The goal of management for the post-crisis era must be to strengthen the institutional capacity of Government to deal effectively with impending challenges in our external environment as well as with future recurrent crises. This requires far-reaching reform of the Civil Service administration, and of the management of statutory corporations. In my essay, Towards a National Strategic Plan, 2001-2010, I argued that management was the critical, though neglected, factor in economic development, citing Peter Drucker’s incisive dictum, “There are no underdeveloped countries, only undermanaged ones” – Alas, to no avail!

Management in the Private Sector has come a long way, reflecting the efforts of the Barbados Institute of Management and Productivity, the Cave Hill School of Business, and the influence of the influx of foreign corporations. But much remains to be done if Barbados is to shed its reputation as a difficult place in which to do business.

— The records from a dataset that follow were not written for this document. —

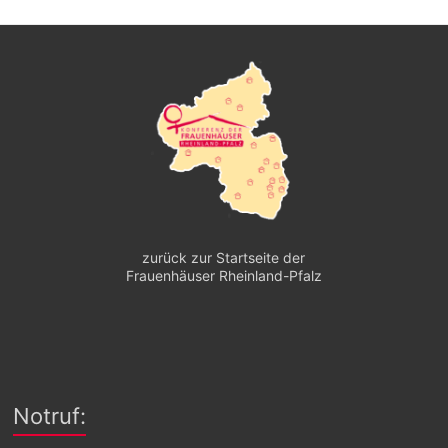
zurück zur Startseite der
Frauenhäuser Rheinland-Pfalz
Notruf:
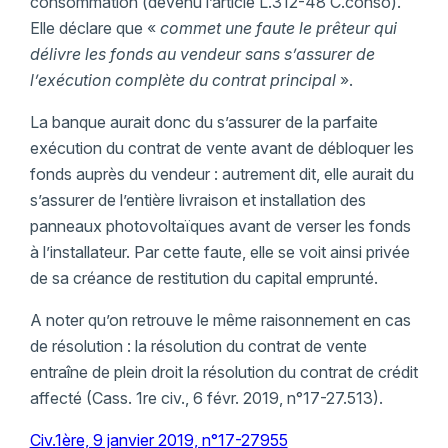
consommation (devenu l’article L.312-48 C.conso).
Elle déclare que «
commet une faute le prêteur qui
délivre les fonds au vendeur sans s’assurer de
l’exécution complète du contrat principal
».
La banque aurait donc du s’assurer de la parfaite
exécution du contrat de vente avant de débloquer les
fonds auprès du vendeur : autrement dit, elle aurait du
s’assurer de l’entière livraison et installation des
panneaux photovoltaïques avant de verser les fonds
à l’installateur. Par cette faute, elle se voit ainsi privée
de sa créance de restitution du capital emprunté.
A noter qu’on retrouve le même raisonnement en cas
de résolution : la résolution du contrat de vente
entraîne de plein droit la résolution du contrat de crédit
affecté (Cass. 1re civ., 6 févr. 2019, n°17-27.513).
Civ.1ère, 9 janvier 2019, n°17-27955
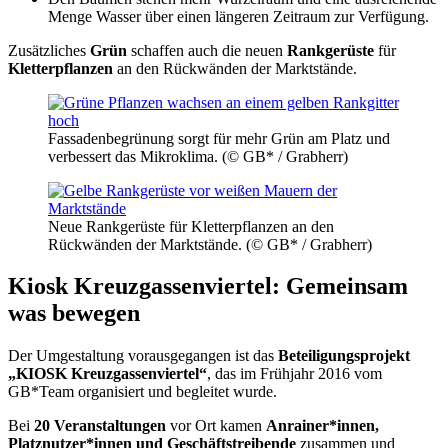
Menge Wasser über einen längeren Zeitraum zur Verfügung.
Zusätzliches
Grün
schaffen auch die neuen
Rankgerüste
für
Kletterpflanzen
an den Rückwänden der Marktstände.
Fassadenbegrünung sorgt für mehr Grün am Platz und
verbessert das Mikroklima. (© GB* / Grabherr)
Neue Rankgerüste für Kletterpflanzen an den
Rückwänden der Marktstände. (© GB* / Grabherr)
Kiosk Kreuzgassenviertel: Gemeinsam
was bewegen
Der Umgestaltung vorausgegangen ist das
Beteiligungsprojekt
„KIOSK Kreuzgassenviertel“
, das im Frühjahr 2016 vom
GB*Team organisiert und begleitet wurde.
Bei
20 Veranstaltungen
vor Ort kamen
Anrainer*innen,
Platznutzer*innen und Geschäftstreibende
zusammen und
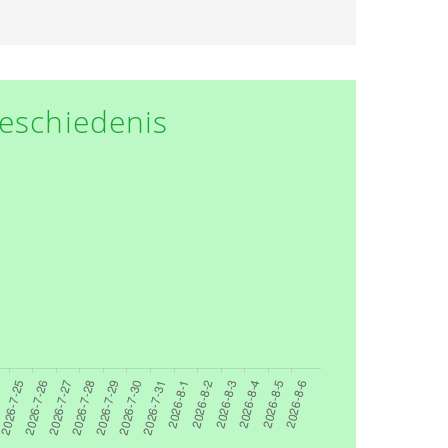
eschiedenis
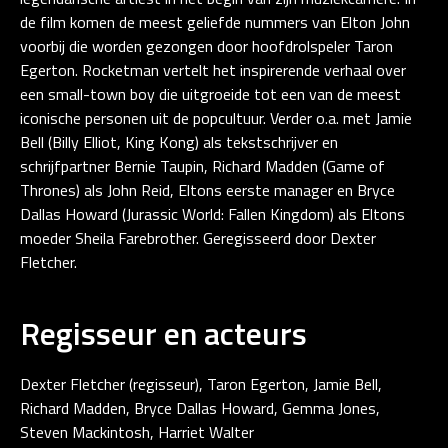
de film komen de meest geliefde nummers van Elton John
voorbij die worden gezongen door hoofdrolspeler Taron
Egerton. Rocketman vertelt het inspirerende verhaal over
een small-town boy die uitgroeide tot een van de meest
iconische personen uit de popcultuur. Verder o.a. met Jamie
Bell (Billy Elliot, King Kong) als tekstschrijver en
schrijfpartner Bernie Taupin, Richard Madden (Game of
Thrones) als John Reid, Eltons eerste manager en Bryce
Dallas Howard (Jurassic World: Fallen Kingdom) als Eltons
moeder Sheila Farebrother. Geregisseerd door Dexter
Fletcher.
Regisseur en acteurs
Dexter Fletcher (regisseur), Taron Egerton, Jamie Bell,
Richard Madden, Bryce Dallas Howard, Gemma Jones,
Steven Mackintosh, Harriet Walter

The National Strategic Plan of Barbados 2005-2025 conceded that “the Barbados Public Sector is operating within the same modalities as it has for the last thirty years.”  If so, how can we expect to compete against countries which are using operational modalities of the 21st century? Early in his term of office, the late Prime Minster Thompson commented on the excessive sluggishness of the Public Service; and Finance Minister Sinckler has complained of the inefficiency of statutory corporations.  Successive administrations have been talking about public sector reform for over forty years but, as the French put it,   “Plus ca change, plus c’est le meme chose.” (The more it changes, the more it remains the same.”)

RECOMMENDATIONS  

I propose the launch of a true strategic plan to support the aims of the medium-term fiscal strategy.  I have identified five critical areas where significant productivity gains may be achieved, leading to economies in the management of our foreign exchange reserves within two to three years.
They are:

  • Energy conservation;
  • Food production;
  • Crime prevention;
  • Technical support for statutory corporations;
  • Unravelling of red tape.

I can only outline my proposal at this stage:

A Task Force should be established to deal with each strategic area.  Each task force should be headed by a seasoned administrator or executive drawn from either the Public Sector or the Private Sector. However, it should operate apart from the Civil Service, since dynamic and pressing tasks are not easily accomplished within a bureaucratic framework.  However its secretariat could be staffed by civil servants of proven initiative, and should not exceed a dozen people.   It should be mandated to come up with a programme for increasing productivity in its respective area, and should possess both the legal authority and financial resources to make things happen.

The task force would not be desk-bound, but would go into the field and come up with practical solutions.  It should report directly to Cabinet and have ready access to the Prime Minister

For example, the Task Force for removing bureaucratic Red Tape might conduct widespread discussions with businessmen so as to identify sources of business delays, and push the Civil Service to have road blocks removed.

Conclusion

I trust that I have not left the impression that I am pessimistic about the prospects of our emergence from this crisis. I often say, and only partly in jest, that there are two countries in the world one should never bet against: one is the United States of America and the other is Barbados.  I am betting on us.